Cut, the poppies lose their petals,
spartas wither, lose their fragrance,
only “everlasting” flowers
last from May Day into June.


All the garlands are collected
on the feast of John the Baptist
heaped together, set on fire,
a votive blaze as summer flares.


Naoussa, Paros, Greece






On June 24th 1914 Edward Thomas was travelling on the
Great Western train from Paddington to Malvern. Thomas
recorded in his Field Notebook 80 that at 12.45 pm the
train made an unscheduled stop at the little village of
Adlestrop… His record of this journey was immortalized
in his famous poem...


ADLESTROP


Yes. I remember Adlestrop—
The name, because one afternoon
Of heat the express-train drew up there
Unwontedly. It was late June.


The steam hissed. Someone cleared his throat.
No one left and no one came
On the bare platform. What I saw
Was Adlestrop—only the name


And willows, willow-herb, and grass,
And meadowsweet, and haycocks dry,
No whit less still and lonely fair
Than the high cloudlets in the sky.


And for that minute a blackbird sang
Close by, and round him, mistier,
Farther and farther, all the birds
Of Oxfordshire and Gloucestershire.



But was the station truly deserted?


AT ADLESTROP?
(June 24th. 1914, 12:45)


The old man always said that he was there —
unseen small boy just sitting in the shade.
True, no one came or went as poet claimed —
that hissing train held briefly at this stop.
Midsummer Day, that early afternoon,
those Summer signs — end of era captured;
the poet peered from carriage of his train,
he and the boy entranced by blackbird’s song.


Patrick Osada



Like many who have read Thomas’s famous poem,
I took the opportunity to visit Adlestrop… this is
what I found.


ADLESTROP AGAIN


Travelling across country in the rain
I passed the sign for Adlestrop and, in
that moment, chose to turn and turn again
to follow down that twisting country lane.
I held an image in my mind of June,
Nineteen Fourteen, and wondered what I'd find,
what echoes of the scene you had described.

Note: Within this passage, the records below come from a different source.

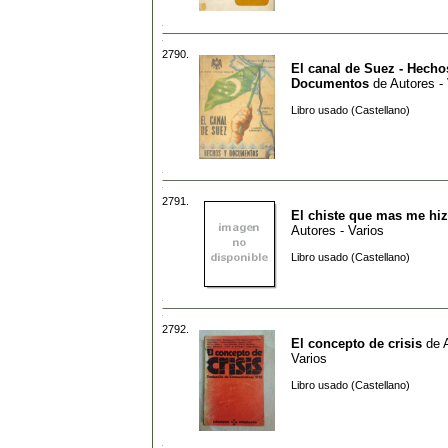
2790.
El canal de Suez - Hecho
Documentos
de
Autores -
Libro usado (Castellano)
2791.
El chiste que mas me hiz
Autores - Varios
Libro usado (Castellano)
2792.
El concepto de crisis
de
Varios
Libro usado (Castellano)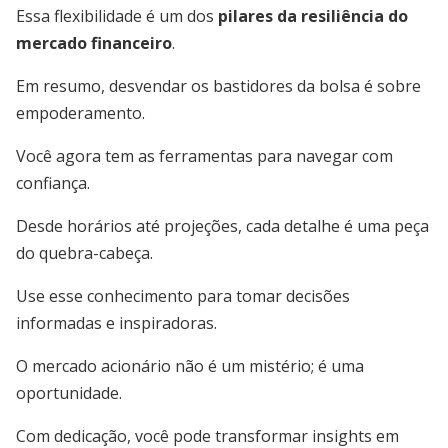
Essa flexibilidade é um dos
pilares da resiliência do
mercado financeiro
.
Em resumo, desvendar os bastidores da bolsa é sobre
empoderamento.
Você agora tem as ferramentas para navegar com
confiança.
Desde horários até projeções, cada detalhe é uma peça
do quebra-cabeça.
Use esse conhecimento para tomar decisões
informadas e inspiradoras.
O mercado acionário não é um mistério; é uma
oportunidade.
Com dedicação, você pode transformar insights em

Trains pass the village but the station's gone :
saved from your time, only the name survives.
Beneath dripping oak, inside the shelter
where travellers wait a sporadic bus :
ADLESTROP in Great Western's brown and cream;
a bench marked G.W.R, preserved
beneath the station's name, bearing your verse.


I stopped and parked my car. Dodging the rain
I sheltered with these relics of the past
(incongruously lodged) to read your lines
in silence from neat plaque.........Not one bird sang,
still no one left and no one came that way.
So I drove on as skies grew mistier
through rains of Oxfordshire and Gloucestershire.